-- TASK OBJECTIVE --
Say how many lines of these entries include the word "Итоги", and answer with the number alone.

-- RECORDS FOR THIS TASK --
====
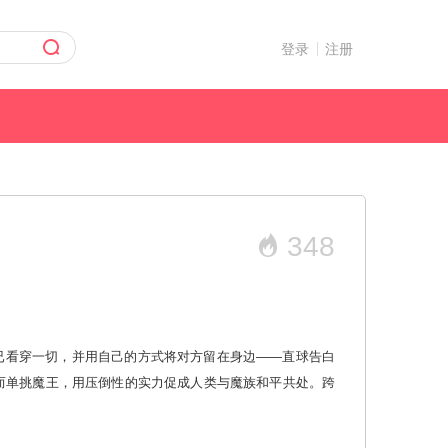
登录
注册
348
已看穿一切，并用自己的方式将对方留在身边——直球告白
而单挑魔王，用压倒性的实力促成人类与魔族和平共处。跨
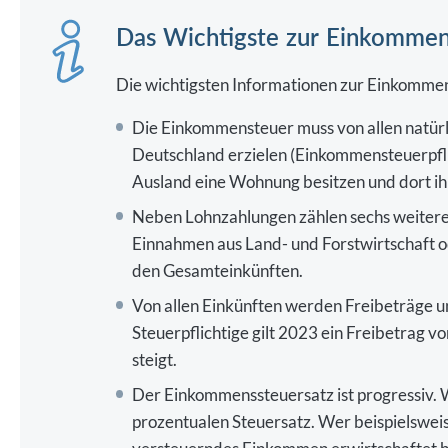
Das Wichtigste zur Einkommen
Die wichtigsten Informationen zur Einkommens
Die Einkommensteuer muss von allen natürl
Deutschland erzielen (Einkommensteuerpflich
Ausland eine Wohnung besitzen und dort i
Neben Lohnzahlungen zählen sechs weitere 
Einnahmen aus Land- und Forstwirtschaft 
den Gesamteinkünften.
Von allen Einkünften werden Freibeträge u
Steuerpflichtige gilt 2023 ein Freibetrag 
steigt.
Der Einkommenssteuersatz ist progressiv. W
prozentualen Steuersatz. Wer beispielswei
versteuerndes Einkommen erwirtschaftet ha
====
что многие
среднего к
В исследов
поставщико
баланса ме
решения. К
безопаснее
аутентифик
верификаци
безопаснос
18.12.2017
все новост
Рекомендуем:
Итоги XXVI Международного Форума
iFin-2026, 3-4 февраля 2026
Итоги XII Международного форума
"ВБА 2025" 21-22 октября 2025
====
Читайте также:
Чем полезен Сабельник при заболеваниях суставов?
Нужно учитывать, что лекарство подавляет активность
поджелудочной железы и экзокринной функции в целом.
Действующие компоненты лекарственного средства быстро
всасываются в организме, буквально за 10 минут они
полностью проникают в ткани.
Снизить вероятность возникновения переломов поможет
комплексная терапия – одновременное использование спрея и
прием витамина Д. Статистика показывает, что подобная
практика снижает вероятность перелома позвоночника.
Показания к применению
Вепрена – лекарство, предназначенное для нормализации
====
-- RESULT OF THE EXERCISE --
2